Preregistration in Psycholinguistic Research

Enhancing Transparency and Reproducibility in Language Science

Job Schepens, Project S, SFB 1252

2025-07-16

Overview

  • What is preregistration and why does it matter for linguistics?
  • Why preregister psycholinguistic studies?
  • How to preregister experiments, corpus studies, and fieldwork
  • Where to register language research
  • Practical considerations for the SFB 1252 community

Goal: Make your language research more credible and transparent

Preparatory Reading Recommendation

Roettger, T. B. (2021).
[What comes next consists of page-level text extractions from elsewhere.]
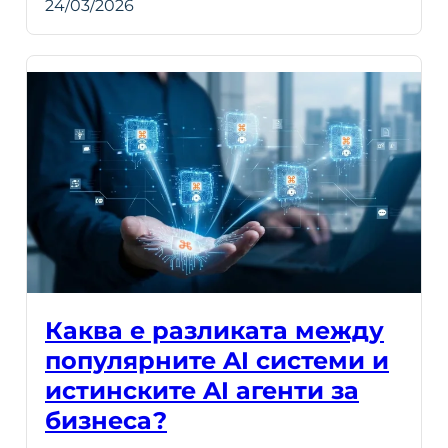
24/03/2026
Каква е разликата между
популярните AI системи и
истинските AI агенти за
бизнеса?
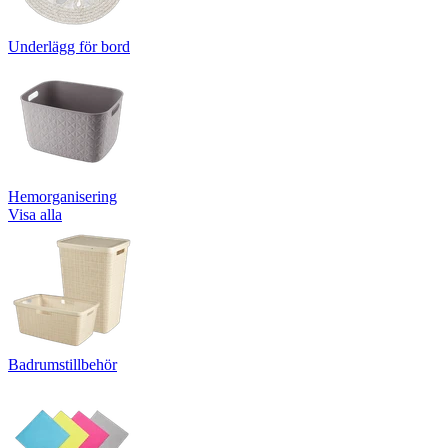
Underlägg för bord
Hemorganisering
Visa alla
Badrumstillbehör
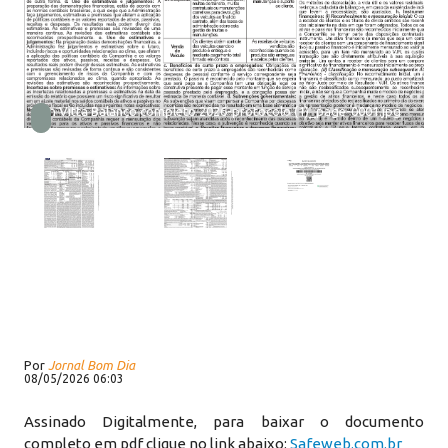
San Vitta Balanço completo 2026-protocolo (1)_page-0001.jpg
Por
Jornal Bom Dia
08/05/2026 06:03
Assinado Digitalmente, para baixar o documento
completo em pdf clique no link abaixo:
Safeweb.com.br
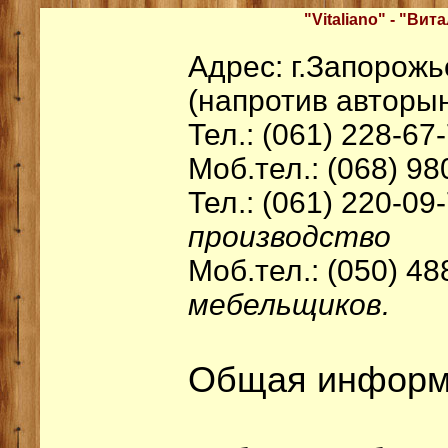
"Vitaliano" - "Вит
Адрес: г.Запорожье
(напротив авторы
Тел.: (061) 228-67
Моб.тел.: (068) 98
Тел.: (061) 220-09
производство
Моб.тел.: (050) 48
мебельщиков.
Общая информ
Preregistration in experimental linguistics:
Applications, challenges, and limitations.
Linguistics, 59(5), 1227–1249.

Why this paper?

  • Addresses practical concerns with real examples
  • Discusses corpus studies, eye-tracking, phonetics
  • Recent (2021) and comprehensive

Key takeaways to focus on:

  • Examples of researcher degrees of freedom in linguistics
  • How to handle existing data and model convergence issues
  • Balance between exploration and confirmation
  • When preregistration does and doesn’t apply in linguistics

What is Preregistration?

Definition

Preregistration refers to posting a timestamped outline
of the research questions, hypotheses, method, and analysis plan
for a specific project prior to data collection and/or analysis

Key principle: Distinguish between:

  • Confirmatory research (pre-planned)
  • Exploratory research (data-driven discovery)
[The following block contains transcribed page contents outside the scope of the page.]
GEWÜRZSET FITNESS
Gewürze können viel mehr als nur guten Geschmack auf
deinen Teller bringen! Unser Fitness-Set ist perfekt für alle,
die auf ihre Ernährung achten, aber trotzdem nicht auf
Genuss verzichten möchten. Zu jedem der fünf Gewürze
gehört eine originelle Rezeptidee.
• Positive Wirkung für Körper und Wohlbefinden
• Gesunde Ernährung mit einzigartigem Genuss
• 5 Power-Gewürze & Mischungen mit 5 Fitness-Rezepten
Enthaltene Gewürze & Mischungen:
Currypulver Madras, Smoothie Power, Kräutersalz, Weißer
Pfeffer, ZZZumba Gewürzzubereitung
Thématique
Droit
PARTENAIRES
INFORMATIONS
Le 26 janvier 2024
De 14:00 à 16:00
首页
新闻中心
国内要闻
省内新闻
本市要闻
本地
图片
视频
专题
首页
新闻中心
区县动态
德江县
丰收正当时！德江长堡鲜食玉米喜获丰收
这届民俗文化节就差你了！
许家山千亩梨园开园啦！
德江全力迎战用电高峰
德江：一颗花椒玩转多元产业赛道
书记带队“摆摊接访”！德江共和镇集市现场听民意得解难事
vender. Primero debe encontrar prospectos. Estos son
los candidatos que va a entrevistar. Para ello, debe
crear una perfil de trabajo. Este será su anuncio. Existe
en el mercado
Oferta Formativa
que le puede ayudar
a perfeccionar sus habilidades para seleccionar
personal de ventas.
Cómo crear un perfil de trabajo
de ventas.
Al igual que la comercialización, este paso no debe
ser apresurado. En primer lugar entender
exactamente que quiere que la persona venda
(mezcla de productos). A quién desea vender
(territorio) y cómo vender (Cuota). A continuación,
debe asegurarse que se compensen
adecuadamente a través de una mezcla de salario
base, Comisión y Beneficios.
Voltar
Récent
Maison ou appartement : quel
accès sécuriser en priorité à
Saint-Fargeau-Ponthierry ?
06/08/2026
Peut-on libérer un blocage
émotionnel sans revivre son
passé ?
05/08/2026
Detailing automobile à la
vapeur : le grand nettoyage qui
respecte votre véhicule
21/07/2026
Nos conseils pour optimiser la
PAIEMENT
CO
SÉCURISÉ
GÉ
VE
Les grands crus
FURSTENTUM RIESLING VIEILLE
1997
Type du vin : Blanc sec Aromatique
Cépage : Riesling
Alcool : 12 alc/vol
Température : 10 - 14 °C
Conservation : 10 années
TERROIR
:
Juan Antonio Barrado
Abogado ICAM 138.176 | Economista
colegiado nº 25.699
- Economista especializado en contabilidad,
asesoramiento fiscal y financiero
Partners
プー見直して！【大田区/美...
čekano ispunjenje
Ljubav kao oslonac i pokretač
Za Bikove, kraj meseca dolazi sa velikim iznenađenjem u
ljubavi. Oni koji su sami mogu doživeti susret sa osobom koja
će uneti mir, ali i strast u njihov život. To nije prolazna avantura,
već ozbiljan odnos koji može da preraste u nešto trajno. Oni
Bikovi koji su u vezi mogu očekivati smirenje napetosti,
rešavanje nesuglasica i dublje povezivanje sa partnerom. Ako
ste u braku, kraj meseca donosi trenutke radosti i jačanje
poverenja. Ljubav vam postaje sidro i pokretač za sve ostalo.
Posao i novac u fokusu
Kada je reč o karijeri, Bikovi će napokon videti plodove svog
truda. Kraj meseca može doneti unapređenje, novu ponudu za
The Preregistration Spectrum

graph LR
    A[Simple<br/>Hypotheses & Methods] --> B[Detailed<br/>Analysis Plans] --> C[Registered Reports<br/>Peer Review]
    A --> D[Easy]
    B --> E[Medium]
    C --> F[Difficult]

Preregistrations can vary from simple outlines to comprehensive analysis plans with pre-written code

Why Preregister?

Problem 1: Publication Bias

  • Null results rarely published
  • Replication rate: Only 1 in 400 studies
  • 80% of tested hypotheses reported as “confirmed” across 4,600 papers
  • Cross-linguistic variation underreported

Result: Scientific record biased toward positive findings

Problem 2: Researcher Degrees of Freedom

  • Post-hoc acoustic measure selection
  • Flexible participant exclusion criteria
  • Multiple eye-tracking measures available
  • Model specification after seeing data

Consequence: False positives may mislead theory development

Why This Matters for Experimental Linguistics

Recent findings from our field:

  • Low replication rates: Similar to psychology’s “replication crisis”
  • McGurk effect replication failures: Classic findings not always robust
  • Eye-tracking studies: Different measures can yield different conclusions
  • Cross-linguistic assumptions: English-based theories don’t always generalize

Evidence: Roettger (2021) documents widespread analytical flexibility in linguistics

Reference: Roettger, T. B. (2021). Preregistration in experimental linguistics:
Applications, challenges, and limitations. Linguistics, 59(5), 1227-1249.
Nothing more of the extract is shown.